Best Drug Should Be Used First
“These data show you that you should use the best drug first,” said the ESMO-invited discussant Dr. Pasi A. Jänne, Director, Lowe Center for Thoracic Oncology, Dana-Farber Cancer Center, Harvard Medical School, Boston, Massachusetts. He maintained that FLAURA has demonstrated that TKI sequencing is not an appropriate strategy.
“For many patients, the first therapy is the only shot at disease control.”
“For many patients, the first therapy is the only shot at disease control,” agreed Dr. Ramalingam. Unlike many cancer trials in which crossover commonly prevents a more active therapy from ever demonstrating an OS advantage, the FLAURA trial provides the proof that patients started on the less effective therapy do not catch up when eventually switched.
In addition to the higher degree of selectivity for the mutated EGFR receptor, osimertinib inhibits the EGFR T790 resistance mutation, which is a major cause of failure in earlier generation EGFR-TKIs. Activity against this mutation is a major factor in the efficacy of osimertinib after other agents fail. Furthermore, this third-generation agent, unlike earlier-generation TKIs, achieves substantial penetration of the blood brain barrier, offering efficacy against brain metastases, a common reason for disease progression in EGFR mutation-positive NSCLC. In the FLAURA trial, approximately 20% of patients had brain metastases at study entry.
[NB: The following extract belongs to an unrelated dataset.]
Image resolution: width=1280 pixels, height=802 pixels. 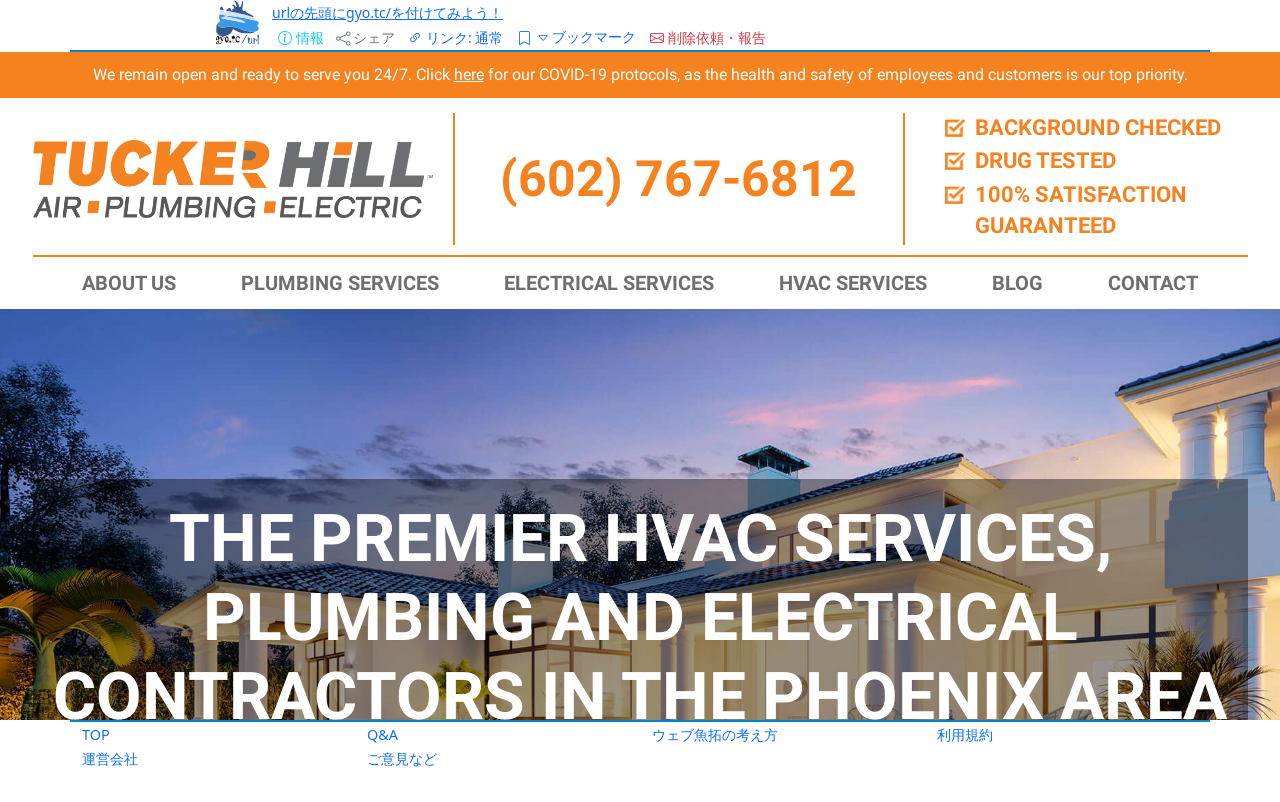 What do you see at coordinates (382, 734) in the screenshot?
I see `Q&A` at bounding box center [382, 734].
OS Benefit Observed Across Subgroups
In FLAURA, the OS advantage was consistent at least numerically across all subgroups, such as those with or without an EGFR mutation at entry, those with or without brain metastases, and those with or without a history of smoking. The hazard ratio for Asians (0.995) was narrow relative to non-Asians, in whom there was a greater than 45% reduction in risk of death (HR 0.542), but survival curves favored osimertinib over earlier-generation TKIs out to 36 months.
The results of the FLAURA trial have established a new treatment standard in EGFR mutation-positive NSCLC. The study establishes that osimertinib, already recognized as the most potent TKI for this disease, should be used first. This agent not only extends survival relative to sequencing of TKIs, but it is better tolerated than earlier-generation agents. Three years after randomization, nearly 30% of osimertinib patients remain on study therapy, an unprecedented proportion in a challenging disease.